Which is exactly why your point #2 bears repeating. If advanced industrial countries that are NPT non-weapons states want weapons, they can get them. They don’t need to, and wouldn’t, pussyfoot around a civilian program and waste their time and money trying to screw Areva. The reason they don’t have weapons now is because they don’t want or need them.
I know the issue is not a quibble, since the U.S., Russia, and whoever else made plutonium bombs did not use reactor-grade material–
Um, you mean you know it is a quibble, right?
… Military plutonium is produced from fuel that is cycled in and out of the reactor quickly
That’s true, but it uses deceitful framing. Uranium that has been irradiated in a small low-temperature pile with no attached heat engine is not fuel. It is not spent fuel, it is not any kind of fuel.
An analogy that seems good to me (and one or more HuffPo editors may have agreed, because they censored it): weapon plutonium is to civilian plutonium as guns are to car motors.
Reprocessing can produce chemically pure plutonium, but cannot give any mixture of plutonium isotopes that wasn’t in the spent fuel to begin with, and the isotopic mixture in the plutonium from modern nuclear power plants is such that it has never been used in weapons. Some say it can’t be. This Google search — http://preview.tinyurl.com/segrium — will give some good introductions to the difficulties.
Some say it can’t be done. To my mind, this misses the point. It is like saying an old V8 can’t be made into an eight-barrel cannon, and therefore gun-control efforts should not focus on tightly securing all junkyards. Conceivably an old V8 could be turned to the dark side, but still, nonetheless, genuine gun-control efforts do not focus on locking down junkyards.
Similarly, spent nuclear fuel does not raise genuine weapon-proliferation concerns.
(Fireproof fuel, real-car range, no emissions: http://www.eagle.ca/~gcowan/ )
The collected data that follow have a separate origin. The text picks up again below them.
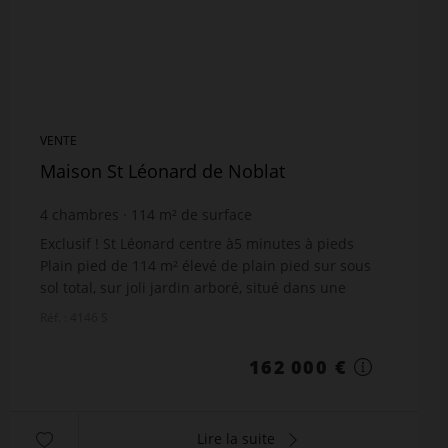
VENTE
Maison St Léonard de Noblat
4
chambres
114
m² de surface
1 132
m² de terrain
1 421,05 €
prix / m²
Exclusif ! St Léonard centre à5 minutes à pieds
Plain pied de 114 m² élevé de plain pied sur sous
sol total, sur joli jardin arboré, situé dans une
impasse et avec vue sur la campagne. Séjour de 33
Réf. : 4146 S
m²...
162 000 €
Lire la suite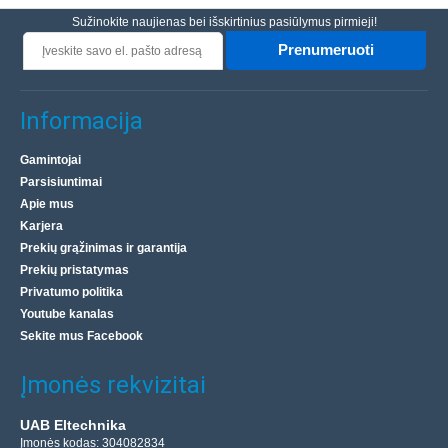
Sužinokite naujienas bei išskirtinius pasiūlymus pirmieji!
Prenumeruoti
Informacija
Gamintojai
Parsisiuntimai
Apie mus
Karjera
Prekių grąžinimas ir garantija
Prekių pristatymas
Privatumo politika
Youtube kanalas
Sekite mus Facebook
Įmonės rekvizitai
UAB Eltechnika
Įmonės kodas: 304082834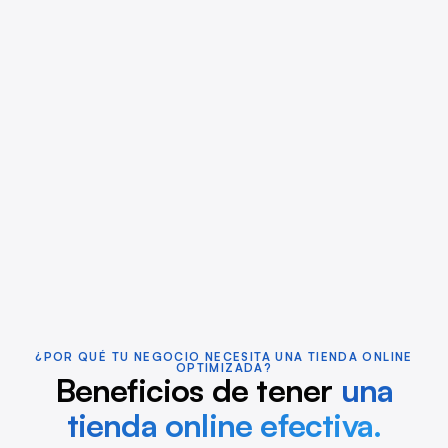
¿POR QUÉ TU NEGOCIO NECESITA UNA TIENDA ONLINE
OPTIMIZADA?
Beneficios de tener
una
tienda online efectiva.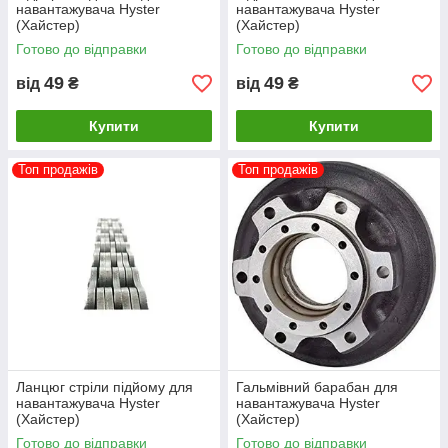
навантажувача Hyster
навантажувача Hyster
(Хайстер)
(Хайстер)
Готово до відправки
Готово до відправки
49
49
від
₴
від
₴
Купити
Купити
Топ продажів
Топ продажів
Ланцюг стріли підйому для
Гальмівний барабан для
навантажувача Hyster
навантажувача Hyster
(Хайстер)
(Хайстер)
Готово до відправки
Готово до відправки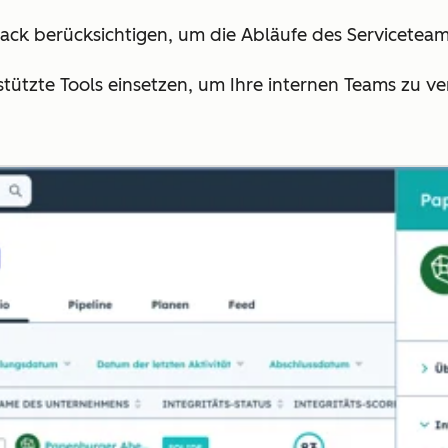
ck berücksichtigen, um die Abläufe des Serviceteam
stützte Tools einsetzen, um Ihre internen Teams zu v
GRL: so that two-bit e-rag HuffPo censored you too huh… I like you already.
Quibble: I meant it is NOT a quibble, but I worded it poorly. I should have used “but it is nevertheless rendered moot by the fact that the U.S., Russia, etc.” instead of “since.”
I like your V8–cannon analogy, that’s a good way of putting it. While every anti-proliferation expert was wringing his hands over the V8s in junkyards, A.Q. Khan was selling centrifuges to customers who understood that V8s make lousy cannons.
[…] Deconstructing the Floodgates hypothesis: is nuclear recycling a proliferation threat? […]
Look up Thorium fission process. It is an amazingly green alternative to uranium or plutonium fission processes.